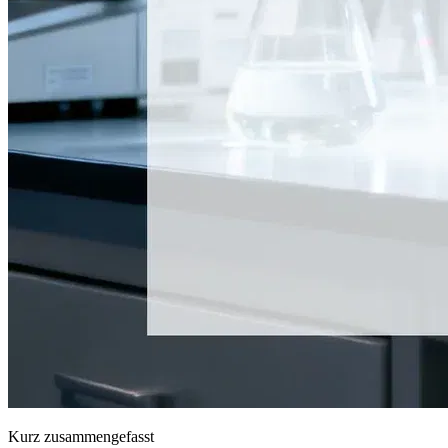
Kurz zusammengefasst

---

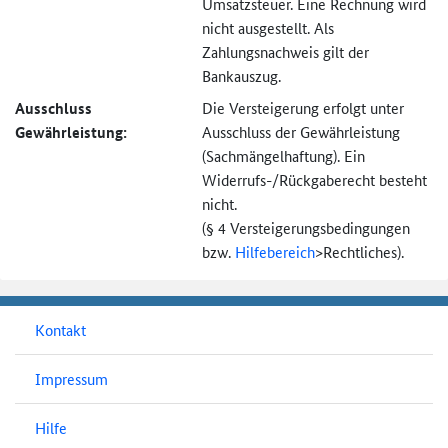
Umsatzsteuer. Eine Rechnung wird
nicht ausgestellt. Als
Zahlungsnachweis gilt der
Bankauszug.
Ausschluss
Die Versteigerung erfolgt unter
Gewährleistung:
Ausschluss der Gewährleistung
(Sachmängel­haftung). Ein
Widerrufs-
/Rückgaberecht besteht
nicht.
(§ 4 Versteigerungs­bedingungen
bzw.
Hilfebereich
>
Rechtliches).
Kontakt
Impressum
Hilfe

...

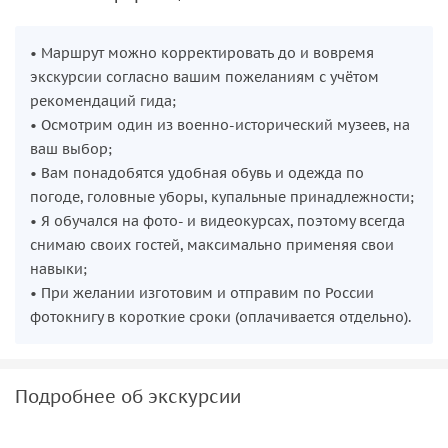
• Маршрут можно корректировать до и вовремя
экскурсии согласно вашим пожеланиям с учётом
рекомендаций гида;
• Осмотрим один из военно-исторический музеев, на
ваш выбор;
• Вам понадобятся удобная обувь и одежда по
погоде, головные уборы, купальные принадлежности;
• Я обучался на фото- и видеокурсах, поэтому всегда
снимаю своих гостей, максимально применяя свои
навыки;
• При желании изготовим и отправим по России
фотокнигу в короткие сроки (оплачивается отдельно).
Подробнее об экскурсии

= WHAT THE TASK REQUIRES =
Lines with the word "Gewährleistung" in them: report all of these from the listing above.

= SOLVED PROBLEM =
Gewährleistung:
Ausschluss der Gewährleistung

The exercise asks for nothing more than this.